News / USA

Arizona Immigration Law Causes Constitutional Clash

The Obama administration's decision this week to try and block a controversial new law in Arizona targeting illegal immigrants sets the stage for an important legal and constitutional clash between the federal government and one of the 50 U.S. states.  

At issue is a new state law in Arizona that goes into effect later this month requiring police to check a person's immigration status if the officer has reason to believe the individual is in the country illegally.

The law was passed after years of frustration in Arizona in dealing with an estimated 460,000 illegal immigrants and amid complaints that the federal government was not doing enough to protect the border with Mexico.

The Justice Department decision to try and block the Arizona law in court sets up a classic constitutional confrontation between the power of the central government in Washington and the rights of individual states to act on their own behalf.

Richard Friedman is an expert on constitutional law at the University of Michigan Law School.

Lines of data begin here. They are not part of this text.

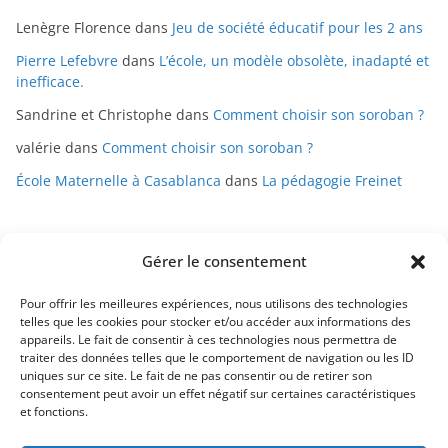
Lenègre Florence
dans
Jeu de société éducatif pour les 2 ans
Pierre Lefebvre
dans
L’école, un modèle obsolète, inadapté et
inefficace.
Sandrine et Christophe
dans
Comment choisir son soroban ?
valérie
dans
Comment choisir son soroban ?
École Maternelle à Casablanca
dans
La pédagogie Freinet
Gérer le consentement
Pour offrir les meilleures expériences, nous utilisons des technologies
telles que les cookies pour stocker et/ou accéder aux informations des
appareils. Le fait de consentir à ces technologies nous permettra de
Mentions légales
traiter des données telles que le comportement de navigation ou les ID
uniques sur ce site. Le fait de ne pas consentir ou de retirer son
Conditions générales de vente
consentement peut avoir un effet négatif sur certaines caractéristiques
et fonctions.
Politique de confidentialité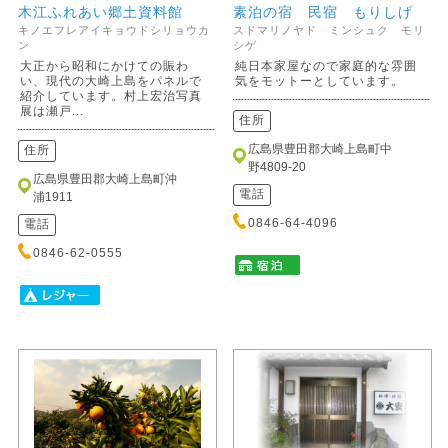
木江ふれあい郷土資料館
素泊の宿 民宿 もりしげ
キノエフレアイキョウドシリョウカ
スドマリノヤド ミンシュク モリ
ン
シゲ
大正から昭和にかけての賑わ
純日本家屋なので家庭的な雰囲
い、現代の大崎上島をパネルで
気をモットーとしています。
紹介しています。村上宏治写真
展は瀬戸...
住所
広島県豊田郡大崎上島町中
住所
野4809-20
広島県豊田郡大崎上島町沖
電話
浦1911
0846-64-4096
電話
0846-62-0555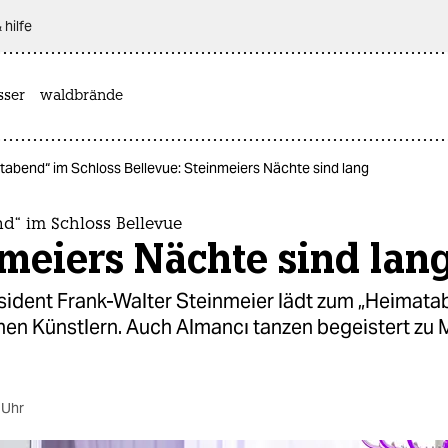
 hilfe
sser
waldbrände
tabend“ im Schloss Bellevue: Steinmeiers Nächte sind lang
d“ im Schloss Bellevue
meiers Nächte sind lan
ident Frank-Walter Steinmeier lädt zum „Heimata
hen Künstlern. Auch Almancı tanzen begeistert zu 
 Uhr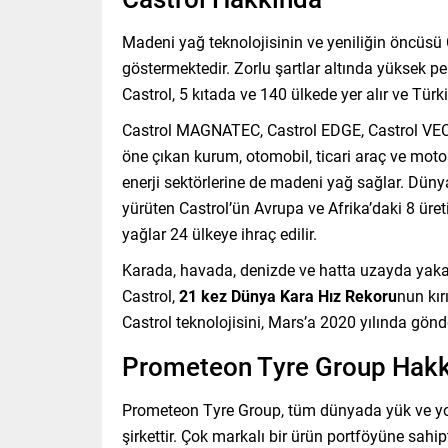
Madeni yağ teknolojisinin ve yeniliğin öncüsü Ca
göstermektedir. Zorlu şartlar altında yüksek per
Castrol, 5 kıtada ve 140 ülkede yer alır ve Tür
Castrol MAGNATEC, Castrol EDGE, Castrol VE
öne çıkan kurum, otomobil, ticari araç ve motosi
enerji sektörlerine de madeni yağ sağlar. Dünya
yürüten Castrol’ün Avrupa ve Afrika’daki 8 üret
yağlar 24 ülkeye ihraç edilir.
Karada, havada, denizde ve hatta uzayda yakal
Castrol,
21 kez Dünya Kara Hız Rekoru
nun kır
Castrol teknolojisini, Mars’a 2020 yılında gön
Prometeon Tyre Group Hak
Prometeon Tyre Group, tüm dünyada yük ve yolcu 
şirkettir. Çok markalı bir ürün portföyüne 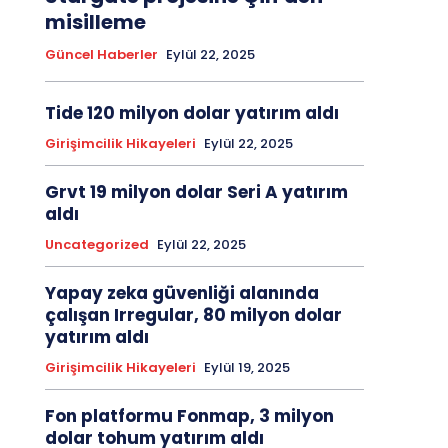
misilleme
Güncel Haberler
Eylül 22, 2025
Tide 120 milyon dolar yatırım aldı
Girişimcilik Hikayeleri
Eylül 22, 2025
Grvt 19 milyon dolar Seri A yatırım
aldı
Uncategorized
Eylül 22, 2025
Yapay zeka güvenliği alanında
çalışan Irregular, 80 milyon dolar
yatırım aldı
Girişimcilik Hikayeleri
Eylül 19, 2025
Fon platformu Fonmap, 3 milyon
dolar tohum yatırım aldı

"I mean I do think that this conflict is characteristically American that is of the United States and of our constitutional structure," said Richard Friedman. "We have state governments, which have general authority to regulate the affairs of the people within their states.  And then superimposed on top of them is the federal government, which is supreme but only with respect to matters that are entrusted to it."

Under the U.S. Constitution, the federal government in the form of the Congress and the president are empowered to provide for the national defense, conduct foreign policy and raise money to fund government spending.  But the Tenth Amendment to the Constitution says that any powers not delegated to the central government are reserved to the states, and that has led to some legal clashes throughout history.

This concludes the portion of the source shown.